NEW JERSEYDEN NEW YORKA
Mark Christopher’ın Stüdyo: 54 filmi yönetmen kurgusuyla Berlin Film Festivali’nin ardından seyircisiyle bir de İstanbul ’da buluşacak ve bu sefer 106 dakikalığına seyircisini Stüdyo: 54’ün kapılarından içeriye alacak. Klasik bir yükseliş ve düşüş hikâyesi anlatan Stüdyo 54, New Jersey’den New York’a gelen genç Shane’in meşhur Studio 54 kulübünde seks-uyuşturucu-disko döngüsüne kapılmasını, bir de bir aşk üçgenine karışmasını izliyor. Yenisiyle eskisi arasındaki fark nedir diye sorarsanız, yapımcıların zoruyla kesilen 36 dakika ve daha akıcı, daha seksi, daha kuir bir anlatım diyebiliriz.
OXFORD-İNGİLTERE
Festivalin bu yılki özel konuklarından Danimarkalı yönetmen Lone Scherfig’in An Education ve One Day’in ardından İngiltere’de filme aldığı The Riot Club / Taşkınlar Kulübü Oxford Üniversitesi’ndeki bir öğrenci kulübünü merceğine alıyor.
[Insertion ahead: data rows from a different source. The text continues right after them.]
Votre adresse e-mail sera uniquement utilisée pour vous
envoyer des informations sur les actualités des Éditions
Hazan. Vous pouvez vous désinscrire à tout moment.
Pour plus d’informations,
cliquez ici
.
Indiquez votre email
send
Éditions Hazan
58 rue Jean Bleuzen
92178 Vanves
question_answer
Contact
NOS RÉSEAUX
Elbette erkek öğrencilere özel bu kulüpte hovardalıkla başlayan bir gece bu kendini beğenmiş “elit beylerin” rezaletleriyle sürüyor. Scherfig, Laura Wade’in “Posh” adlı oyunundan uyarlanan filminin 18 Nisan’daki gösterimine katılacak.
İSPANYA&BASK
Borja Cobeaga’nın filmi Negociador / Arabulucu ile İspanya’ya gidiyoruz. Film aracılığıyla, siyaset gözüyle Bask ülkesinin ve İspanya’nın ilginç bir portresini ve aradaki dinamikleri tam ortadan, bir arabulucudan izliyoruz.
PARİS
Pascale Ferran bizi Fransa’da karanlık bir masala davet ediyor. Bird People / Kuş İnsanlar, Cannes Belirli Bir Bakış Bölümünde gösterilmiş ve dikkatleri üzerine çekmişti, üstelik filmde The Good Wife’tan tanıdığımız Will yani Josh Charles da var. Tam olarak Paris’te değil de Paris’te bir havaalanında geçen filmde gerçeküstü öğeler filmin eksenini oluşturuyor.
İTALYA
Yolculuk, Mario Martone’un İtalyan şair ve filozof Giacomo Leopardi’nin hayatını perdeye aktardığı Il giovane favoloso / Harika Çocuk ile İtalya’da devam ediyor. Venedik Film Festival’inden ödüllerle dönen filmde dahi çocuk, acılı şair Giacomo Leopardi’nin Floransa’dan Napoli’ye oradan da Vezüv eteklerine doğru kimi zaman acılı ama hep eksik ve kısa yaşam yolculuğunu izliyoruz.
KAZAKİSTAN
İngiltere, İtalya, İspanya ve Fransa’nın ardından doğuya doğru gidiyor ve Adilkhan Yerzhanov’un The Owners / Belalı Ev filmiyle Kazakistan’a uğruyoruz. Yerzhanov’un Kazakistan manzarasında yarattığı benzersiz atmosferi, karakterleri ve Kaurismaki’yi anımsatan mizahıyla adından söz ettireceğe benziyo
KORE-JAPONYA
Uzakdoğuya uğramadan olmaz. Aşkla merakın zamanla zorlanmasının öyküsü bu. Umutsuz, kaybolmuş ama farkında olmadan sürüklenip giden erkek karakterlerin usta gözlemcisi Hong Sang-soo, Özgürlük Tepesi’nde bu kez de sevdiği kadının uğruna Kore’den Japonya’ya giden bir adamın peşine takılıyor.
NORVEÇ
İyice kuzeye yol aldığımızda Ole Giæver ile Norveç’te doğayı keşfe çıkıyoruz. Mot Naturen / Doğada Tek Başına yönetmenin canlandırdığı, kentten ve kent insanlarından sıtkı sıyrılmış Martin karakterinin hayatına tanıklık ediyor. Berlin Film Festivali’nde En İyi Avrupa Filmi seçilen film seyircisini kuzeyin doğa manzarasına taşıyor.